Available records:

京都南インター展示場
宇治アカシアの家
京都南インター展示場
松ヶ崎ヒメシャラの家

--

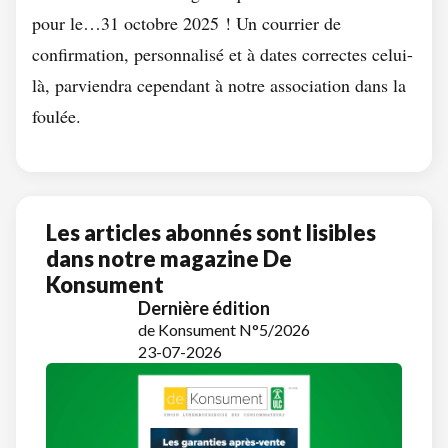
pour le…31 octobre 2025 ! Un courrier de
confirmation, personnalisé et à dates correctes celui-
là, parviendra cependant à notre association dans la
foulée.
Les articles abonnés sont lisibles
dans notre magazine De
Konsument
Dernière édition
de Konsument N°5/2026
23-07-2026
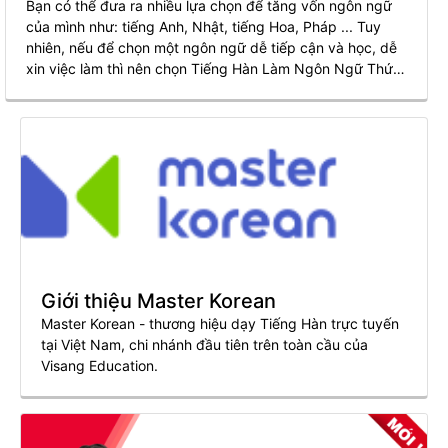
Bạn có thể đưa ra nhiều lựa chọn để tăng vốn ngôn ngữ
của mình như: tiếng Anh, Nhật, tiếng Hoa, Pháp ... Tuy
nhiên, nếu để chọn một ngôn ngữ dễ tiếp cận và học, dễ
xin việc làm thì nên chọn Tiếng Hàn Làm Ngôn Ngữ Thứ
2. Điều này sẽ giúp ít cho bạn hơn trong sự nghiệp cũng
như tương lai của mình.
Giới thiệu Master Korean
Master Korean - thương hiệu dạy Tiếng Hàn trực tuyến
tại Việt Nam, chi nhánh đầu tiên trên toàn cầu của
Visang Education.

Your instructions: Go through the records above and return every line that holds the string "chọn".

The answer:
Bạn có thể đưa ra nhiều lựa chọn để tăng vốn ngôn ngữ
nhiên, nếu để chọn một ngôn ngữ dễ tiếp cận và học, dễ
xin việc làm thì nên chọn Tiếng Hàn Làm Ngôn Ngữ Thứ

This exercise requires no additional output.